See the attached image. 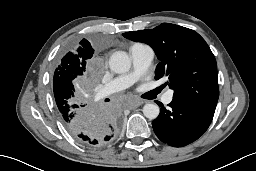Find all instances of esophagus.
<instances>
[{"label":"esophagus","instance_id":"esophagus-1","mask_svg":"<svg viewBox=\"0 0 256 171\" xmlns=\"http://www.w3.org/2000/svg\"><path fill=\"white\" fill-rule=\"evenodd\" d=\"M143 103L144 102L142 100H131V101L127 102V108L128 109H136Z\"/></svg>","mask_w":256,"mask_h":171}]
</instances>
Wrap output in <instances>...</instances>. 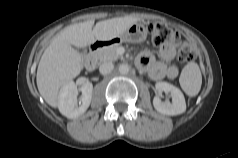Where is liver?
I'll use <instances>...</instances> for the list:
<instances>
[{
    "label": "liver",
    "mask_w": 238,
    "mask_h": 158,
    "mask_svg": "<svg viewBox=\"0 0 238 158\" xmlns=\"http://www.w3.org/2000/svg\"><path fill=\"white\" fill-rule=\"evenodd\" d=\"M137 21L136 17H119L97 22L93 27L94 21L90 20L59 32L45 49L37 69V87L46 103L58 107L59 90L82 71L84 56L74 47L109 41Z\"/></svg>",
    "instance_id": "1"
}]
</instances>
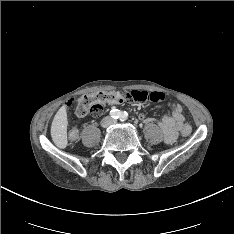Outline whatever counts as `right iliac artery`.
<instances>
[{
  "mask_svg": "<svg viewBox=\"0 0 234 234\" xmlns=\"http://www.w3.org/2000/svg\"><path fill=\"white\" fill-rule=\"evenodd\" d=\"M110 115L112 118L118 119L120 117L121 113L119 112V110L113 109L110 111Z\"/></svg>",
  "mask_w": 234,
  "mask_h": 234,
  "instance_id": "82829eb1",
  "label": "right iliac artery"
}]
</instances>
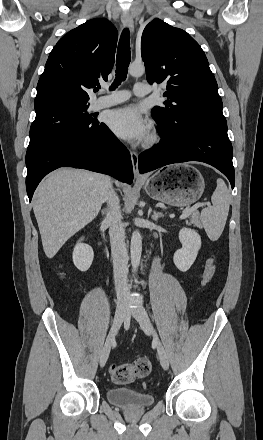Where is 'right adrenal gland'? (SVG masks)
<instances>
[{"label":"right adrenal gland","instance_id":"2a0ac1e0","mask_svg":"<svg viewBox=\"0 0 263 440\" xmlns=\"http://www.w3.org/2000/svg\"><path fill=\"white\" fill-rule=\"evenodd\" d=\"M102 215L104 216L106 213H107V209L106 208H104V209H102Z\"/></svg>","mask_w":263,"mask_h":440}]
</instances>
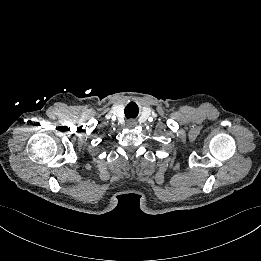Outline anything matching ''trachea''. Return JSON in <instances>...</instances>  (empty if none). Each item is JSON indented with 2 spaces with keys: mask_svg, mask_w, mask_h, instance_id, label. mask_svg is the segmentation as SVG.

### Your task
Output exactly the lines from the one containing "Where is 'right adrenal gland'? (SVG masks)" through the last line of the records above, both included, leaving out any pictures.

### Expected output
Where is 'right adrenal gland'? (SVG masks)
<instances>
[{"label":"right adrenal gland","instance_id":"2a0ac1e0","mask_svg":"<svg viewBox=\"0 0 263 440\" xmlns=\"http://www.w3.org/2000/svg\"><path fill=\"white\" fill-rule=\"evenodd\" d=\"M102 215L104 216L106 213H107V209L106 208H104V209H102Z\"/></svg>","mask_w":263,"mask_h":440}]
</instances>
Outline anything matching ''trachea''. Return JSON in <instances>...</instances>  (empty if none). Each item is JSON indented with 2 spaces with keys: mask_svg, mask_w, mask_h, instance_id, label. mask_svg is the segmentation as SVG.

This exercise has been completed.